## Exercise description
Among the entries that follow, find every line with the word "chain" and list it.
== Segment start ==
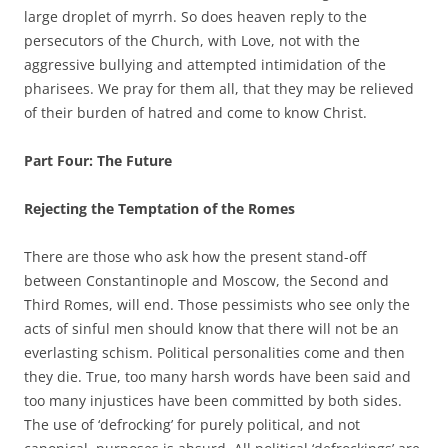
large droplet of myrrh. So does heaven reply to the
persecutors of the Church, with Love, not with the
aggressive bullying and attempted intimidation of the
pharisees. We pray for them all, that they may be relieved
of their burden of hatred and come to know Christ.
Part Four: The Future
Rejecting the Temptation of the Romes
There are those who ask how the present stand-off
between Constantinople and Moscow, the Second and
Third Romes, will end. Those pessimists who see only the
acts of sinful men should know that there will not be an
everlasting schism. Political personalities come and then
they die. True, too many harsh words have been said and
too many injustices have been committed by both sides.
The use of ‘defrocking’ for purely political, and not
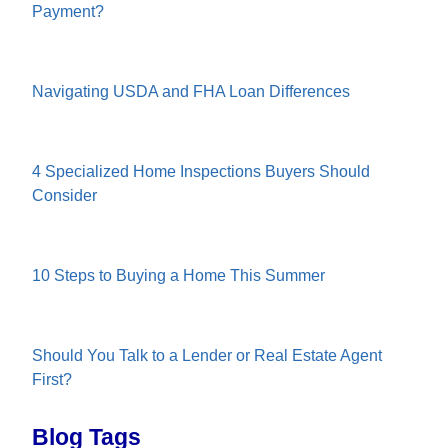
Payment?
Navigating USDA and FHA Loan Differences
4 Specialized Home Inspections Buyers Should
Consider
10 Steps to Buying a Home This Summer
Should You Talk to a Lender or Real Estate Agent
First?
Blog Tags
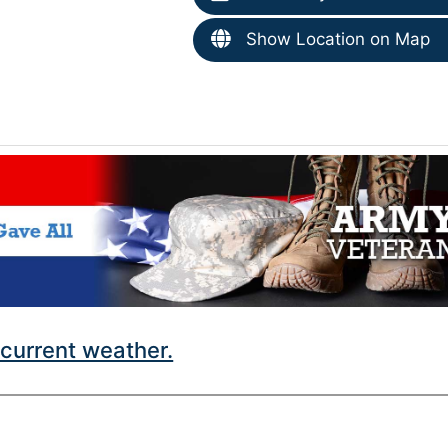
Show Location on Map
current weather.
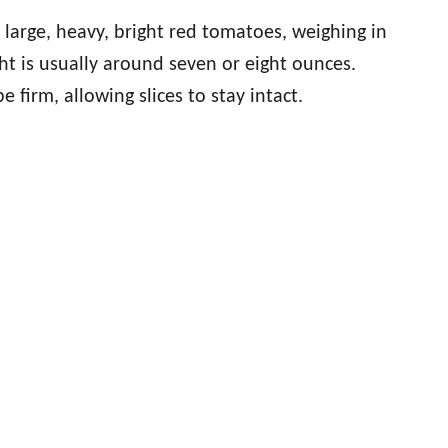
arge, heavy, bright red tomatoes, weighing in
t is usually around seven or eight ounces.
 firm, allowing slices to stay intact.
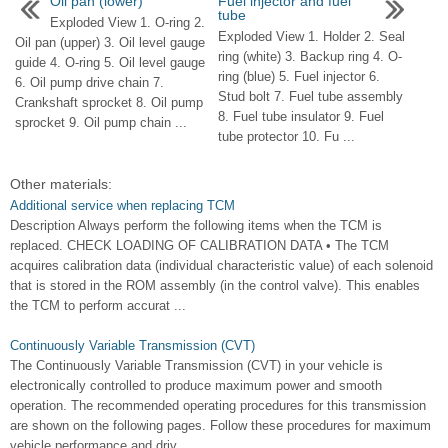
Oil pan (lower)
Fuel injector and fuel
tube
Exploded View 1. O-ring 2.
Exploded View 1. Holder 2. Seal
Oil pan (upper) 3. Oil level gauge
ring (white) 3. Backup ring 4. O-
guide 4. O-ring 5. Oil level gauge
ring (blue) 5. Fuel injector 6.
6. Oil pump drive chain 7.
Stud bolt 7. Fuel tube assembly
Crankshaft sprocket 8. Oil pump
8. Fuel tube insulator 9. Fuel
sprocket 9. Oil pump chain ...
tube protector 10. Fu ...
Other materials:
Additional service when replacing TCM
Description Always perform the following items when the TCM is
replaced. CHECK LOADING OF CALIBRATION DATA • The TCM
acquires calibration data (individual characteristic value) of each solenoid
that is stored in the ROM assembly (in the control valve). This enables
the TCM to perform accurat ...
Continuously Variable Transmission (CVT)
The Continuously Variable Transmission (CVT) in your vehicle is
electronically controlled to produce maximum power and smooth
operation. The recommended operating procedures for this transmission
are shown on the following pages. Follow these procedures for maximum
vehicle performance and driv ...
== Segment end ==
## Task output
6. Oil pump drive chain 7.
sprocket 9. Oil pump chain ...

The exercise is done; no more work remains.